KENDİME MEKTUP: ESKİ BEN’E ÖZLEM


Merhaba eski ben,
Uzun zamandır konuşmuyoruz.
Biliyorum, seni hatırlamak bazen göğsümde bir fırtına koparıyor.
Çünkü sen, her şeye inanırdın.
Bir sabahın serinliğinde pencereyi açarken içeri dolan rüzgârla bile umutlanırdın.
Sanki her esinti bir söz verirdi kalbine.
Ben artık öyle değilim.
Belki büyüdüm, belki yoruldum,
ama ne olursa olsun, seni özlüyorum.

Hatırlıyor musun?
Hiçbir şey için acele etmezdik.
Bir şarkıyı baştan sona dinlemek bir törendi.
Bir çayın kokusu günün en güzel dakikasıydı.
Birine “özür dilerim” demek zordu ama içtendi.
Şimdi kelimeler çoğaldı, anlam azaldı.
Gülmek bile aceleye geldi.
Ve fark ettim:
Zaman sadece bizi yaşlandırmadı; duygularımızın da rengini açtı.
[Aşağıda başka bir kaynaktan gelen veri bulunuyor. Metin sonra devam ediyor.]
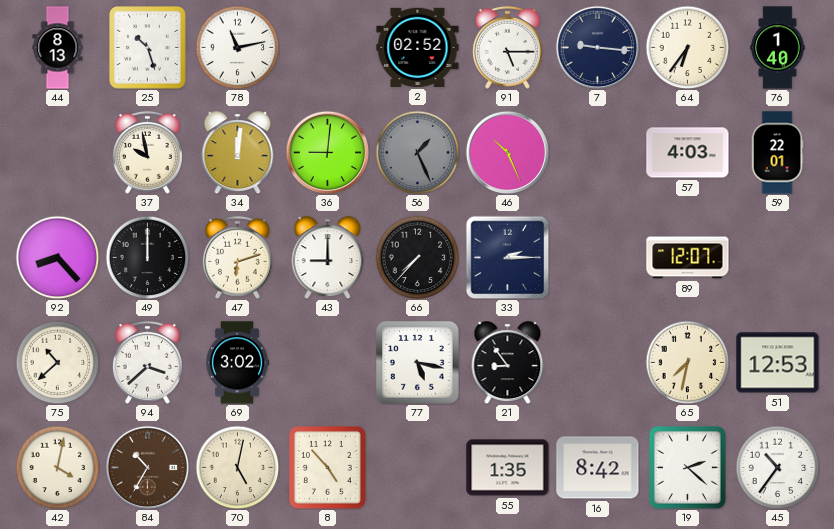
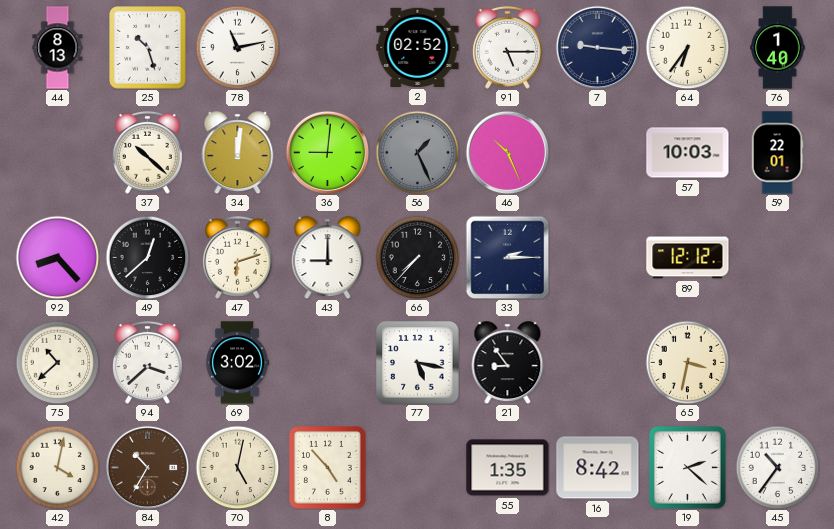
37: 9:58 -> 10:22
57: 4:03 -> 10:03
49: 12:00 -> 12:38
89: 12:07 -> 12:12
65: 7:32 -> 3:32
51: 12:53 -> none
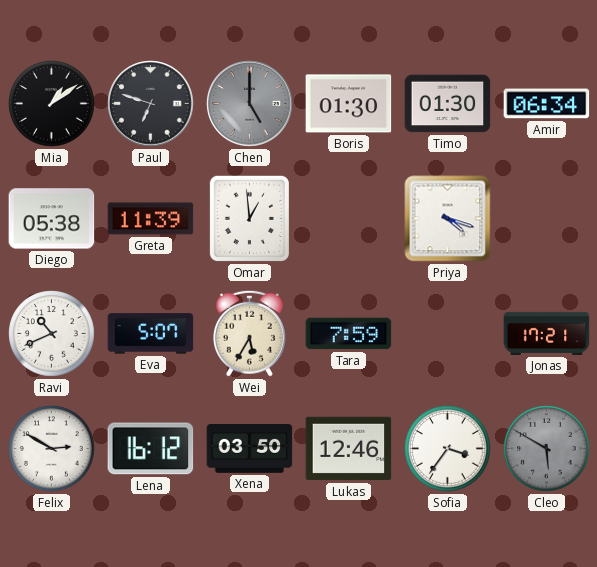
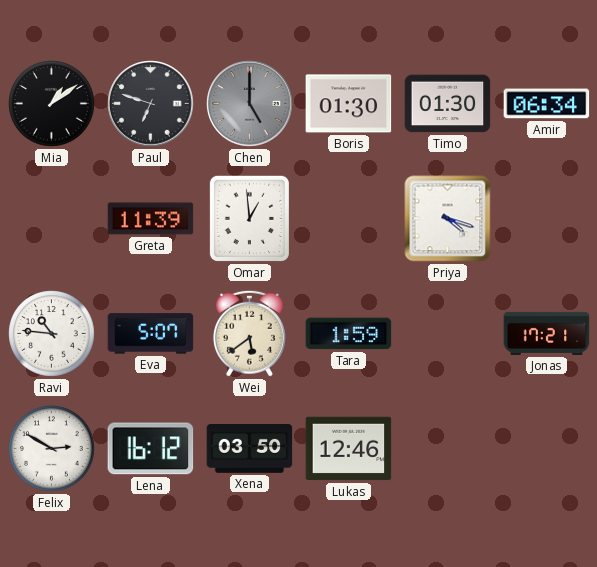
Diego: 05:38 -> none
Ravi: 10:41 -> 10:46
Wei: 5:35 -> 5:39
Tara: 7:59 -> 1:59
Sofia: 3:36 -> none
Cleo: 5:50 -> none
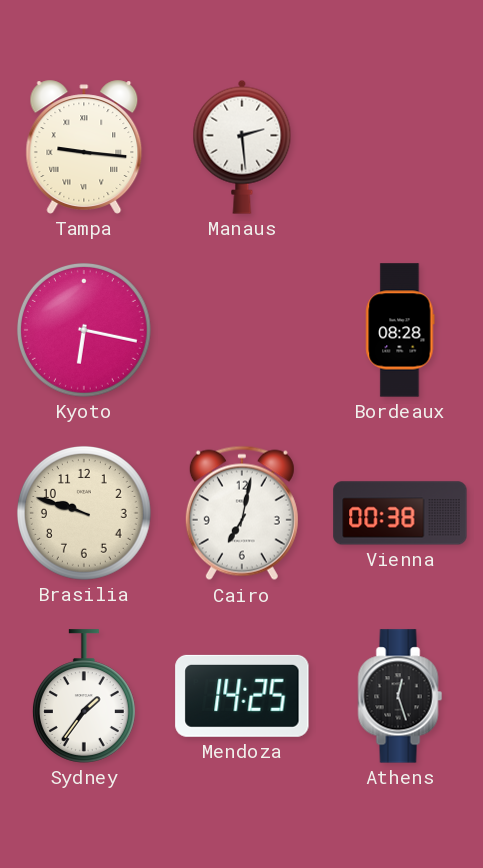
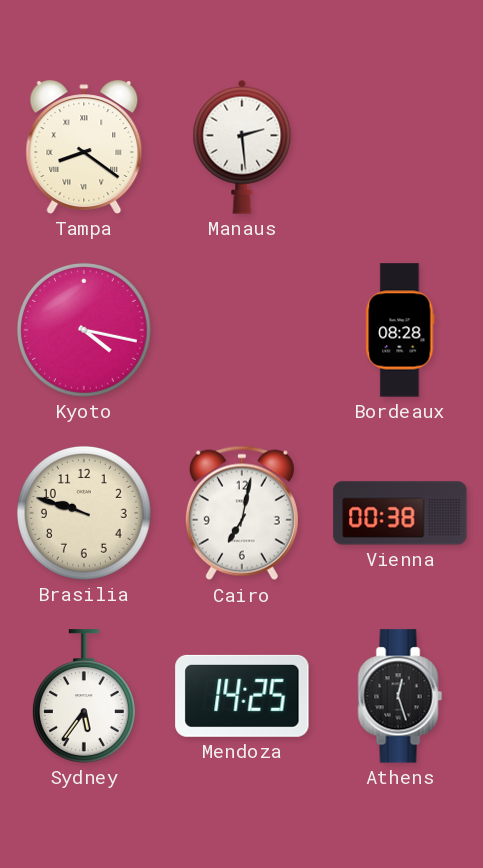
Tampa: 9:16 -> 8:21
Kyoto: 6:17 -> 4:17
Sydney: 1:36 -> 5:36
Senin kadar cesur değilim artık.
Sen “deneyeyim” derdin, ben “ya olmazsa?” diyorum.
Sen seversin, ben temkinliyim.
Sen kırılırsın, ben mesafeliyim.
Aramızda yıllar değil, farkındalıklar var.
Ama bilmeni isterim: seni kaybetmedim, sadece sessiz bir köşeye bıraktım.
Orada hâlâ titreyerek bekliyorsun.
Bazen sabahları çayımı karıştırırken senin gülüşün düşüyor aklıma.
“Hayat bu kadar ciddiye alınacak bir şey mi?” derdin.
Haklıydın…

Bir gün bir fotoğraf gördüm.
Eski bir masa, iki dost, bir kâğıt, birkaç kalem…
O an kalbim sıkıştı.
Çünkü o fotoğrafta sadece insanlar değil, kaybettiğimiz bir huzur vardı.
O masada sabır vardı, anlam vardı,
ve sen vardın — her ayrıntıya ruh katan hâlinle.
Ben şimdi aynı ışığın altında oturuyorum,
ama masa boş, kelimeler suskun.
Rüzgâr hâlâ esiyor,
ama artık saçlarımı değil, içimi savuruyor.

Bazen sana kırıldım.
Neden bu kadar inandın insanlara, neden bu kadar güvendin hayata?
Ama şimdi biliyorum, eğer sen o kadar saf olmasaydın,
ben bu kadar derin olamazdım.
Senin saflığın, benim olgunluğuma dönüştü.
Yani biz, birbirimizi tamamladık.
Sen içimdeki ışığın ilk hâliyken,
ben onun gölgesiyim belki…
Ama hâlâ aynı kalpte yaşıyoruz.

Bir gün yeniden buluşacağız.
Belki kahvemin ilk yudumunda,
belki bir çocuk kahkahasında,
belki bir rüzgârın saçlarımı savurduğu anda.
O an geldiğinde, yeniden sen olacağım.
Kendimi değil, seni dinleyeceğim.
Çünkü senin sesin hâlâ içimde fısıldıyor:
“Hayat karmaşık değil, sadece yavaşla.”

Kendine iyi bak, eski ben.
Belki yollarımız ayrıldı,
ama kalbimiz hâlâ aynı yerde atıyor.
Ve biliyor musun,
seni hâlâ çok seviyorum.
Çünkü sensiz kim olduğumu hatırlayamam.